> [Stored data entries]:
--
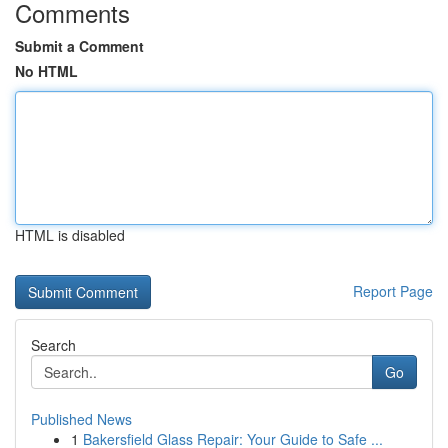
Comments
Submit a Comment
No HTML
HTML is disabled
Report Page
Search
Go
Published News
1
Bakersfield Glass Repair: Your Guide to Safe ...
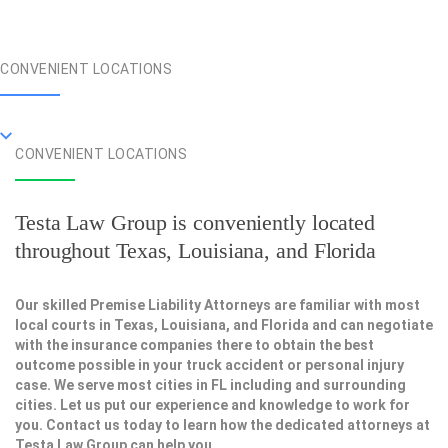
CONVENIENT LOCATIONS
CONVENIENT LOCATIONS
Testa Law Group is conveniently located
throughout Texas, Louisiana, and Florida
Our skilled Premise Liability Attorneys are familiar with most
local courts in Texas, Louisiana, and Florida and can negotiate
with the insurance companies there to obtain the best
outcome possible in your truck accident or personal injury
case. We serve most cities in FL including and surrounding
cities. Let us put our experience and knowledge to work for
you. Contact us today to learn how the dedicated attorneys at
Testa Law Group can help you.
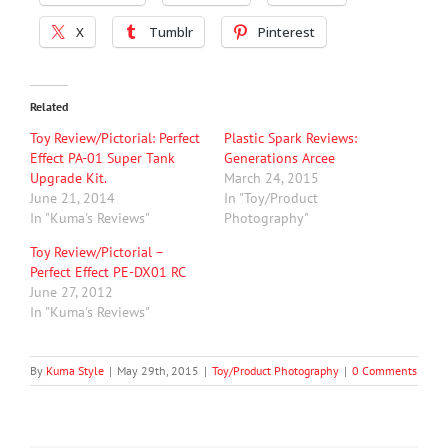
X
Tumblr
Pinterest
Related
Toy Review/Pictorial: Perfect
Plastic Spark Reviews:
Effect PA-01 Super Tank
Generations Arcee
Upgrade Kit.
March 24, 2015
June 21, 2014
In "Toy/Product
In "Kuma's Reviews"
Photography"
Toy Review/Pictorial –
Perfect Effect PE-DX01 RC
June 27, 2012
In "Kuma's Reviews"
By
Kuma Style
|
May 29th, 2015
|
Toy/Product Photography
|
0 Comments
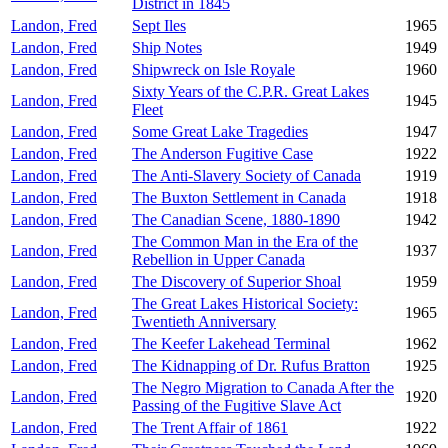
District in 1845
Landon, Fred
Sept Iles
1965
Landon, Fred
Ship Notes
1949
Landon, Fred
Shipwreck on Isle Royale
1960
Sixty Years of the C.P.R. Great Lakes
Landon, Fred
1945
Fleet
Landon, Fred
Some Great Lake Tragedies
1947
Landon, Fred
The Anderson Fugitive Case
1922
Landon, Fred
The Anti-Slavery Society of Canada
1919
Landon, Fred
The Buxton Settlement in Canada
1918
Landon, Fred
The Canadian Scene, 1880-1890
1942
The Common Man in the Era of the
Landon, Fred
1937
Rebellion in Upper Canada
Landon, Fred
The Discovery of Superior Shoal
1959
The Great Lakes Historical Society:
Landon, Fred
1965
Twentieth Anniversary
Landon, Fred
The Keefer Lakehead Terminal
1962
Landon, Fred
The Kidnapping of Dr. Rufus Bratton
1925
The Negro Migration to Canada After the
Landon, Fred
1920
Passing of the Fugitive Slave Act
Landon, Fred
The Trent Affair of 1861
1922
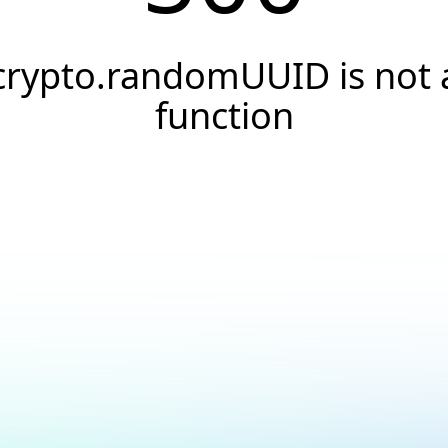
crypto.randomUUID is not 
function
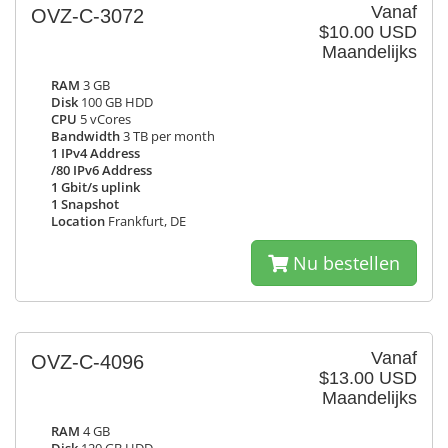
Vanaf
OVZ-C-3072
$10.00 USD
Maandelijks
RAM
3 GB
Disk
100 GB HDD
CPU
5 vCores
Bandwidth
3 TB per month
1 IPv4 Address
/80 IPv6 Address
1 Gbit/s uplink
1 Snapshot
Location
Frankfurt, DE
Nu bestellen
Vanaf
OVZ-C-4096
$13.00 USD
Maandelijks
RAM
4 GB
--
> [What you are asked to do]:
Pull every line containing "Canada" from the entries above and copy it.

> [Exercise result]:
The Anti-Slavery Society of Canada
The Buxton Settlement in Canada
Rebellion in Upper Canada
The Negro Migration to Canada After the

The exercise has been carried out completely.